*ABOUT THIS EXERCISE*.
Output the data below exactly, images excluded.

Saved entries

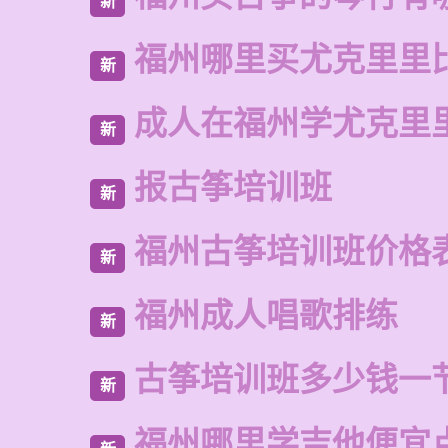
新
福州哪里买尤克里里
新
成人在福州学尤克里
新
报古筝培训班
新
福州古筝培训班价格
新
福州成人唱歌排练
新
古筝培训班多少钱一
新
福州哪里学吉他便宜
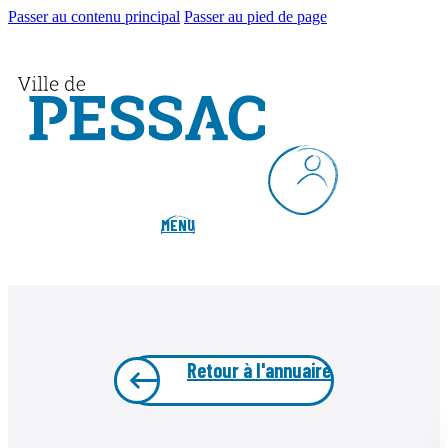
Passer au contenu principal
Passer au pied de page
MENU
Retour à l'annuaire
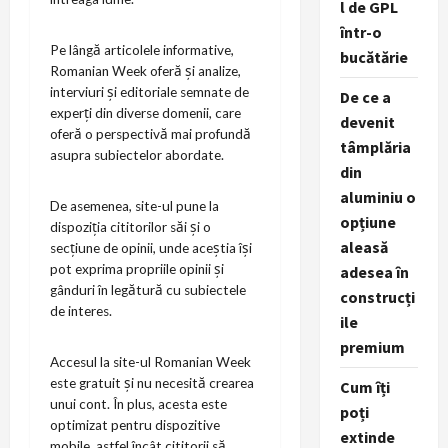
l de GPL
într-o
Pe lângă articolele informative,
bucătărie
Romanian Week oferă și analize,
interviuri și editoriale semnate de
De ce a
experți din diverse domenii, care
devenit
oferă o perspectivă mai profundă
tâmplăria
asupra subiectelor abordate.
din
aluminiu o
De asemenea, site-ul pune la
opțiune
dispoziția cititorilor săi și o
aleasă
secțiune de opinii, unde aceștia își
pot exprima propriile opinii și
adesea în
gânduri în legătură cu subiectele
construcți
de interes.
ile
premium
Accesul la site-ul Romanian Week
este gratuit și nu necesită crearea
Cum îți
unui cont. În plus, acesta este
poți
optimizat pentru dispozitive
extinde
mobile, astfel încât cititorii să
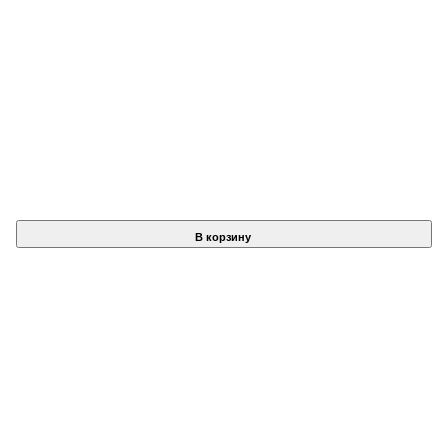
В корзину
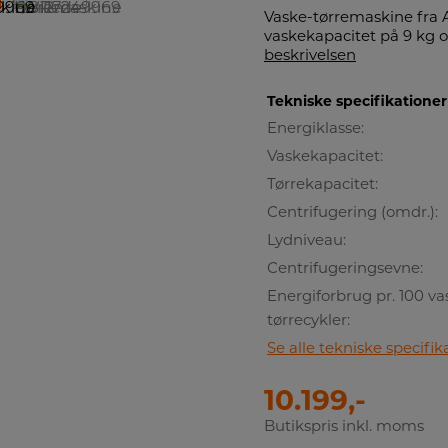
Vaske-tørremaskine fra
vaskekapacitet på 9 kg o
beskrivelsen
Tekniske specifikationer
Energiklasse:
Vaskekapacitet:
Tørrekapacitet:
Centrifugering (omdr.):
Lydniveau:
Centrifugeringsevne:
Energiforbrug pr. 100 va
tørrecykler:
Se alle tekniske specifik
10.199,-
Butikspris inkl. moms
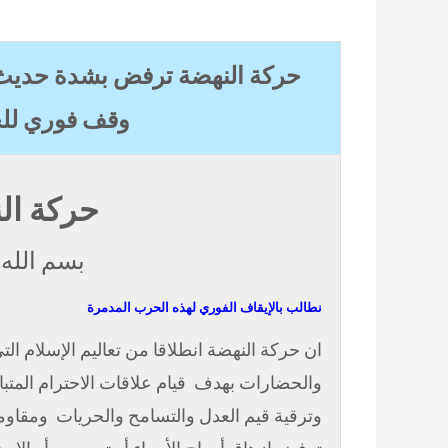
حركة النهضة ترفض بشدة حديث ج
وقف فوري للح
حركة ال
بسم الله
نطالب بالإيقاف الفوري لهذه الحرب المدمرة
ان حركة النهضة انطلاقا من تعاليم الإسلام ال
والحضارات بهدف
قيام علاقات الاحترام المتب
وترقية قيم العدل والتسامح والحريات
ومقاوم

*SOLUTION TO THIS EXERCISE*.
新
福州哪里买尤克里里
新
成人在福州学尤克里
新
报古筝培训班
新
福州古筝培训班价格
新
福州成人唱歌排练
新
古筝培训班多少钱一
新
福州哪里学吉他便宜
Passer au contenu principal
Passer au pied de page
MENU
Retour à l'annuaire
l de GPL
într-o
Pe lângă articolele informative,
bucătărie
Romanian Week oferă și analize,
interviuri și editoriale semnate de
De ce a
experți din diverse domenii, care
devenit
oferă o perspectivă mai profundă
tâmplăria
asupra subiectelor abordate.
din
aluminiu o
De asemenea, site-ul pune la
opțiune
dispoziția cititorilor săi și o
aleasă
secțiune de opinii, unde aceștia își
pot exprima propriile opinii și
adesea în
gânduri în legătură cu subiectele
construcți
de interes.
ile
premium
Accesul la site-ul Romanian Week
este gratuit și nu necesită crearea
Cum îți
unui cont. În plus, acesta este
poți
optimizat pentru dispozitive
extinde
mobile, astfel încât cititorii să
В корзину
Vaske-tørremaskine fra
vaskekapacitet på 9 kg o
beskrivelsen
Tekniske specifikationer
Energiklasse:
Vaskekapacitet:
Tørrekapacitet:
Centrifugering (omdr.):
Lydniveau:
Centrifugeringsevne:
Energiforbrug pr. 100 va
tørrecykler:
Se alle tekniske specifik
10.199,-
Butikspris inkl. moms
حركة النهضة ترفض بشدة حديث ج
وقف فوري للح
حركة ال
بسم الله
نطالب بالإيقاف الفوري لهذه الحرب المدمرة
ان حركة النهضة انطلاقا من تعاليم الإسلام ال
والحضارات بهدف
قيام علاقات الاحترام المتب
وترقية قيم العدل والتسامح والحريات
ومقاوم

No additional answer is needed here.